On Thu, Nov 12, 2009 at 10:50:03AM -0600, Bob Friesenhahn wrote:
> On Thu, 12 Nov 2009, Stepan Kasal wrote:
>>
>> Is there an option that would tell libtool to "build both", even
>> though it was configured with --disable-static?
>>
>> I invented a solution that should work: configure with
>> --enable-static and then use -shared in CFLAGS or AM_CFLAGS for all
>> but libraries but that one.  I could recommend this solution to the
>> user, but I feel that the solution outlined above would be more
>> comfortable.
>
> This is the solution which currently does work, as long as the OS,  
> tools, and libraries are capable of it.  Note that using  
> --disable-static is not portable so attempting to force only a shared  
> build decreases portability.  [...]

I understand that building shared library only is something that is
not portable, because it is not possible.

> You may encounter similar issues on Unix system if 
> there is dependence on an installed library which does not have a shared 
> version available.

This is a twofold example.  When building a package for a GNU/Linux
distribution, the --disable-static behaviour is always desirable.
If a build of shared library fails, it is always necessary to fix the
build environment so that dynamic linking is possible.  It would be
really evil if the build silently falled back to static linking.

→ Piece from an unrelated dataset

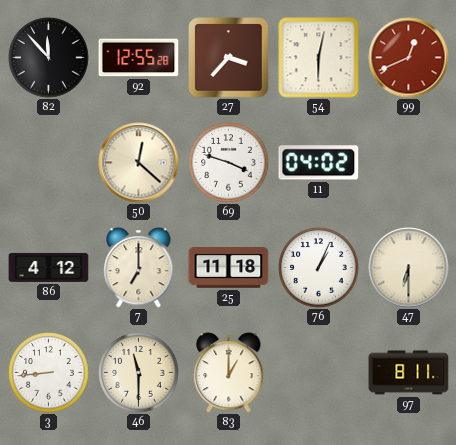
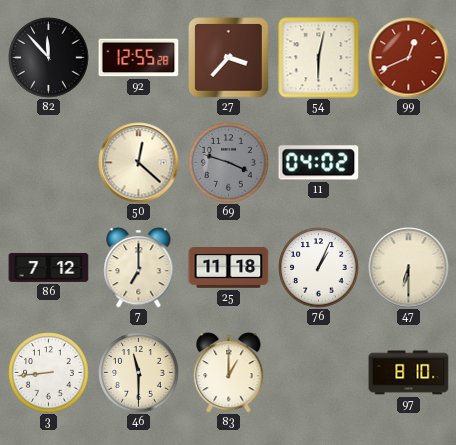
69 dial: white -> grey
86: 4:12 -> 7:12
97: 8:11 -> 8:10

Anyway, back to the problem:

Though the original reporter probably does not care, the solution
should not compromise portability of the generated tarball.  From
that point of view, it is not desirable to set AM_CFLAGS=-shared in
most subdirs of the project.  It is better to override CFLAGS at
build time.

But the dreamed of solution would still be better, even from the
portability angle:

The library that needs to be built also as static one, say libfoo,
would have:
    libfoo_la_CFLAGS = -static-and-shared

With that, even if the project were configured as --disable-static,
this one library would fall back to the previous default, which is to
build both staic and shared if possible.

Would it make sense to add this type of option to libtool?

Or is it more consistent to keep things as they are and shoft the
problem to the user, so that README would instruct him how to
manipulate CFLAGS during the build?

Actually is it wise to try to encode this static/shared combination
into the tarball?  Can it be understood as a property of the package
(libfoo is a compatibility one, should be available as static lib on
most platforms), or is it a platform specific issue, so that shifting
the problem to the user of the tarball is the right thing to do?